### Work order
Set down every line from the one containing "Thank you for" through the last line of the records below, exactly as written, and leave out the pictures.
++++++++++++++++++++
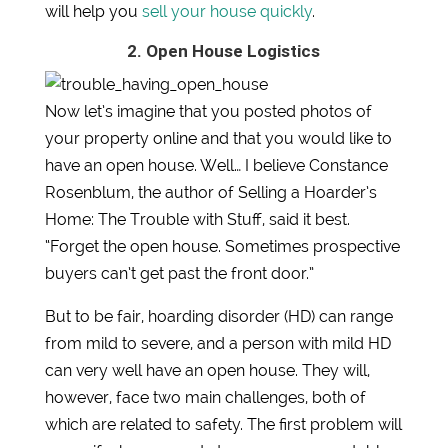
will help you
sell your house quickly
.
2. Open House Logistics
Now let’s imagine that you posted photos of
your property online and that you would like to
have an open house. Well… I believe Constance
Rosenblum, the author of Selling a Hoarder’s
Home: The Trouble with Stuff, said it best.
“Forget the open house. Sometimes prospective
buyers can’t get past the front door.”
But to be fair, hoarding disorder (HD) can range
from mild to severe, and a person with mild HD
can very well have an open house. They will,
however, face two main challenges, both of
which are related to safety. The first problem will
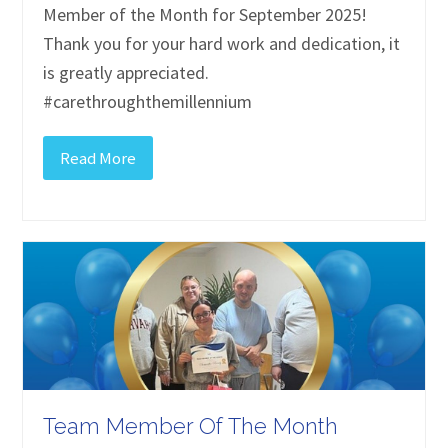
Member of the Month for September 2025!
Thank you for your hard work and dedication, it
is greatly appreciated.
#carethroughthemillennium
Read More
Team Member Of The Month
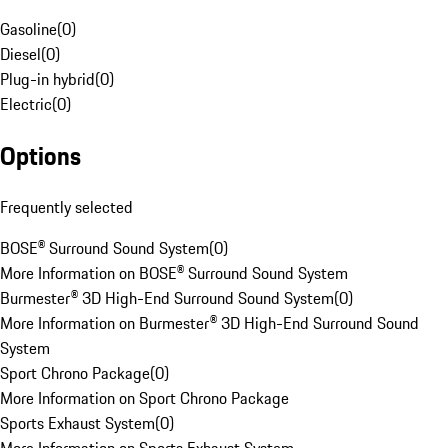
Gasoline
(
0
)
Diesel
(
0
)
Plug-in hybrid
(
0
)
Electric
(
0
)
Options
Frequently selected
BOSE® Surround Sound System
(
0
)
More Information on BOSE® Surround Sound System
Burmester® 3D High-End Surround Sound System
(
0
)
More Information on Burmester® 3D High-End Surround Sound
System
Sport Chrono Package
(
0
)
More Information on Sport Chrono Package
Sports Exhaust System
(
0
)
++++++++++++++++++++
### Expected output
Thank you for your hard work and dedication, it
is greatly appreciated.
#carethroughthemillennium
Read More
Team Member Of The Month
Gasoline
(
0
)
Diesel
(
0
)
Plug-in hybrid
(
0
)
Electric
(
0
)
Options
Frequently selected
BOSE® Surround Sound System
(
0
)
More Information on BOSE® Surround Sound System
Burmester® 3D High-End Surround Sound System
(
0
)
More Information on Burmester® 3D High-End Surround Sound
System
Sport Chrono Package
(
0
)
More Information on Sport Chrono Package
Sports Exhaust System
(
0
)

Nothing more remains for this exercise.